Aim: Mechanistic understanding of feedbacks between biological scales (gene, phenotype, population, and community scales).
Research: This work’s unique focus on feedbacks between genes and species-interaction networks will help integrate the URPP’s strengths in genomics and community ecology. This work complements the population-level focus of NeighborGen. Genetic variation within species often plays a key role in determining community- and ecosystem-level processes. Despite its ecological importance, we remain unable to predict how genetic evolution will alter ecological dynamics. Similarly, we do not know how genetic evolution unfolds in complex ecological communities. This is because we lack a mechanistic understanding of how allelic variation at specific genes influence the network of direct and indirect interactions between species in an ecological community (and vice versa). Our experiments explore the mechanistic feedbacks between genes and species-interaction networks, providing a novel integration of evolutionary genomics and community ecology. We expect that our work will pave the way toward a synthesis of these traditionally separate lines of research. A mechanistic understanding of the gene-to-ecosystem processes that structure species-interaction networks will enable better predictions of how genetic and species diversity will respond to global change.

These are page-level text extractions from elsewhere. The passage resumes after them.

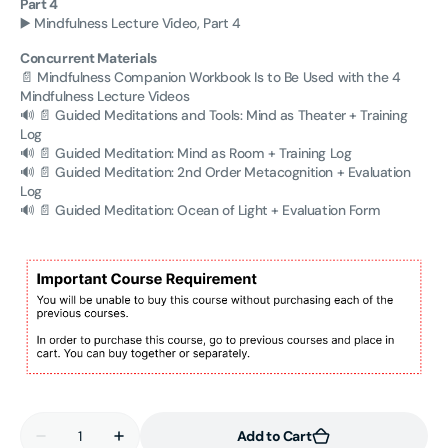
Part 4
▶️ Mindfulness Lecture Video, Part 4
Concurrent Materials
📄 Mindfulness Companion Workbook Is to Be Used with the 4
Mindfulness Lecture Videos
🔊
📄 Guided Meditations and Tools: Mind as Theater + Training
Log
🔊
📄 Guided Meditation: Mind as Room + Training Log
🔊
📄 Guided Meditation: 2nd Order Metacognition
+ Evaluation
Log
🔊
📄 Guided Meditation: Ocean of Light + Evaluation Form
Quantity
Add to Cart
Decrease
Increase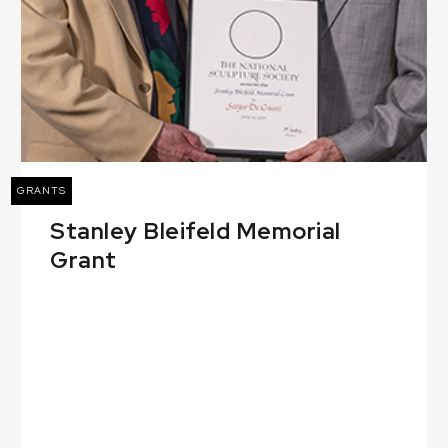
GRANTS
Stanley Bleifeld Memorial
Grant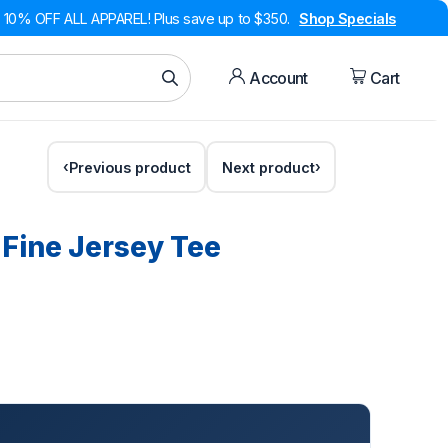
10% OFF ALL APPAREL! Plus save up to $350.
Shop Specials
Account
Cart
Previous product
Next product
 Fine Jersey Tee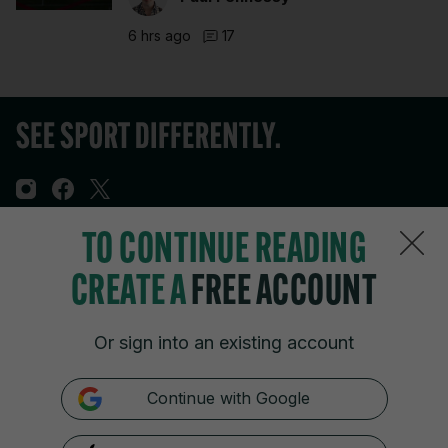
6 hrs ago
17
TO CONTINUE READING
Sections
CREATE A
FREE ACCOUNT
Journal Media
Or sign into an existing account
Our Network
Continue with Google
Terms & Legal Notices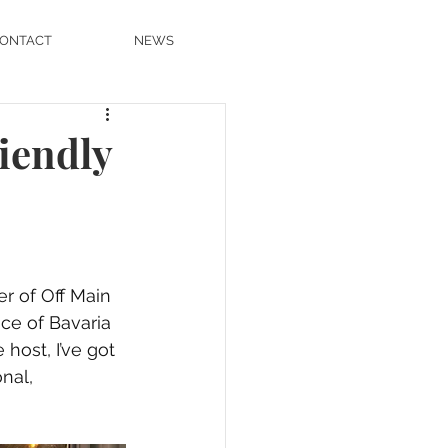
ONTACT
NEWS
iendly
r of Off Main 
ice of Bavaria 
host, I’ve got 
nal, 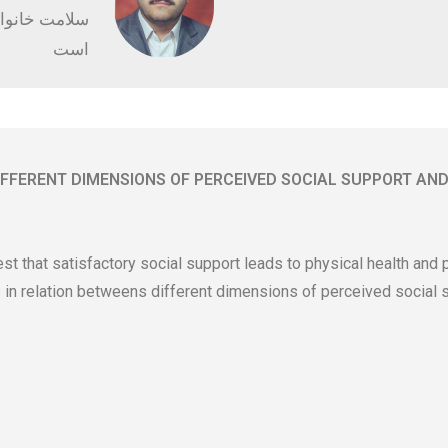
کلینیک راستین
است
IFFERENT DIMENSIONS OF PERCEIVED SOCIAL SUPPORT AND
st that satisfactory social support leads to physical health and
 in relation betweens different dimensions of perceived social s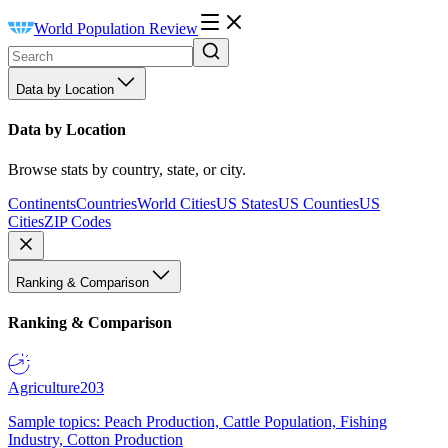
World Population Review
Data by Location
Data by Location
Browse stats by country, state, or city.
Continents
Countries
World Cities
US States
US Counties
US
Cities
ZIP Codes
Ranking & Comparison
Ranking & Comparison
Agriculture
203
Sample topics: Peach Production, Cattle Population, Fishing
Industry, Cotton Production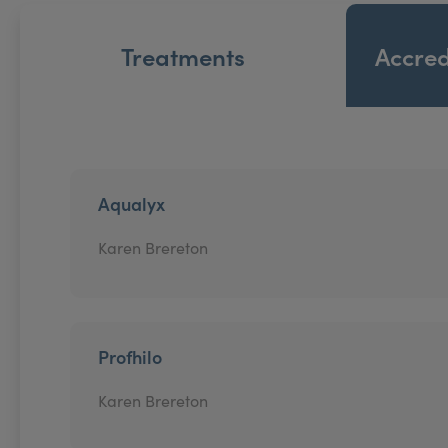
Treatments
Accred
Aqualyx
Karen Brereton
Profhilo
Karen Brereton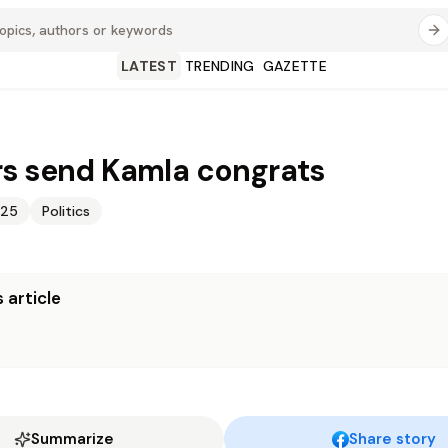
LATEST
TRENDING
GAZETTE
s send Kamla congrats
025
Politics
 article
Summarize
Share story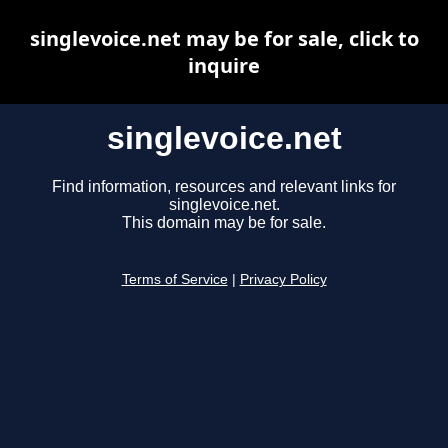
singlevoice.net may be for sale, click to
inquire
singlevoice.net
Find information, resources and relevant links for
singlevoice.net.
This domain may be for sale.
Terms of Service
|
Privacy Policy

How does the network structure of species interactions affect a population’s adaptive landscape and how does genetic change affect community dynamics? To answer these questions, we use a multi-trophic community comprising the plant Arabidopsis thaliana, three aphids (Myzus persicae, Brevicoryne brassicae, and Lipaphis erysimi), three parasitoid wasps (Diaeretiella rapae, Aphidius colemani, and Praon sp.), and a hyperparasitoid (Alloxysta sp.). This community is uniquely suited for examining the mechanistic feedbacks between the gene, phenotype, population, and community scales. We can orthogonally manipulate the presence/absence of functional alleles in plant genes that control phenotypes involved in species interactions in a common genetic background. By using a response surface design, we can quantify the adaptive landscape of specific genes in different community contexts (i.e., network structures) without confounding variation in other regions of the genome. Moreover, we can use the same response surface design to test for feedback of genetic change on community dynamics, by quantifying changes in the abundance of interacting species through time.